Exercise directions
Once the line holding "els.Entities.Ancestor?.Title?.ToUpperInvariant()" is found in the entries below, restate it and each line after it word for word, with no pictures.

Material for this task
-- Opening Marker --
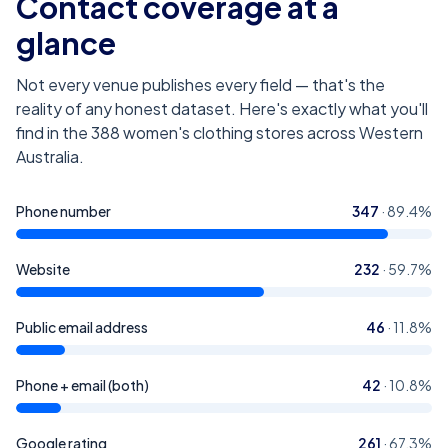
Contact coverage at a
glance
Not every venue publishes every field — that's the
reality of any honest dataset. Here's exactly what you'll
find in the
388
women's clothing stores across Western
Australia
.
Phone number
347
·
89.4
%
Website
232
·
59.7
%
Public email address
46
·
11.8
%
Phone + email (both)
42
·
10.8
%
Google rating
261
·
67.3
%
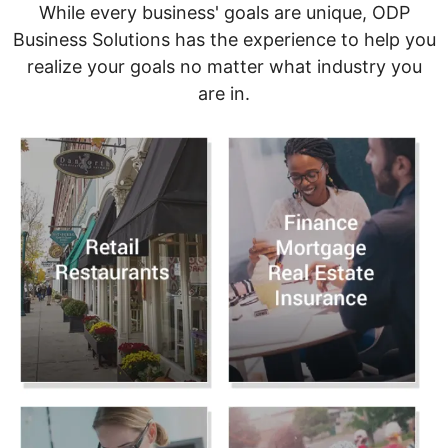
While every business' goals are unique, ODP
Business Solutions has the experience to help you
realize your goals no matter what industry you
are in.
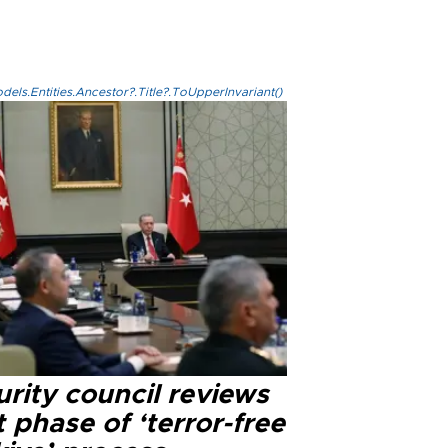
els.Entities.Ancestor?.Title?.ToUpperInvariant()
rity council reviews
 phase of ‘terror-free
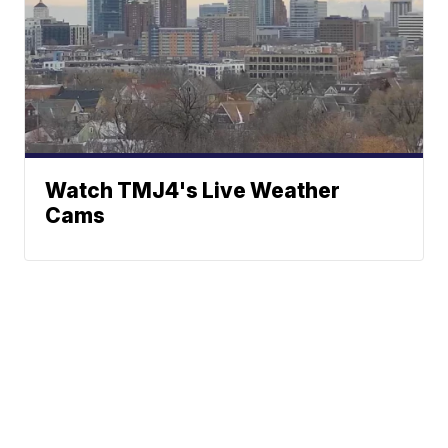
Watch TMJ4's Live Weather
Cams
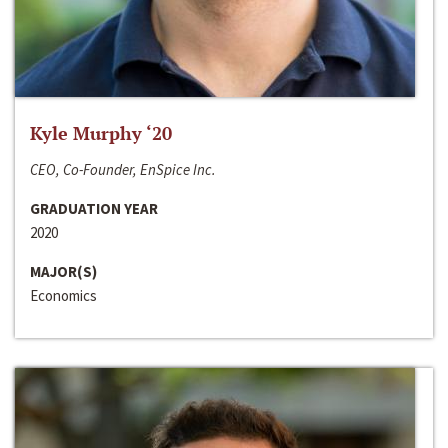
Kyle Murphy ‘20
CEO, Co-Founder, EnSpice Inc.
GRADUATION YEAR
2020
MAJOR(S)
Economics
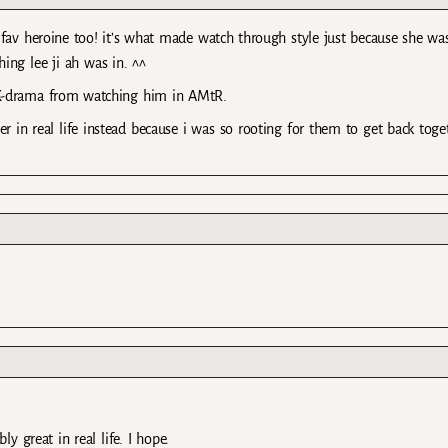
 fav heroine too! it’s what made watch through style just because she wa
ing lee ji ah was in. ^^
K-drama from watching him in AMtR.
in real life instead because i was so rooting for them to get back toge
y great in real life. I hope.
-- Closing Marker --
Problem solution
els.Entities.Ancestor?.Title?.ToUpperInvariant()
rity council reviews
 phase of ‘terror-free
Watch TMJ4's Live Weather
Cams
Kyle Murphy ‘20
CEO, Co-Founder, EnSpice Inc.
GRADUATION YEAR
2020
MAJOR(S)
Economics
 fav heroine too! it’s what made watch through style just because she wa
ing lee ji ah was in. ^^
K-drama from watching him in AMtR.
in real life instead because i was so rooting for them to get back toge
y great in real life. I hope.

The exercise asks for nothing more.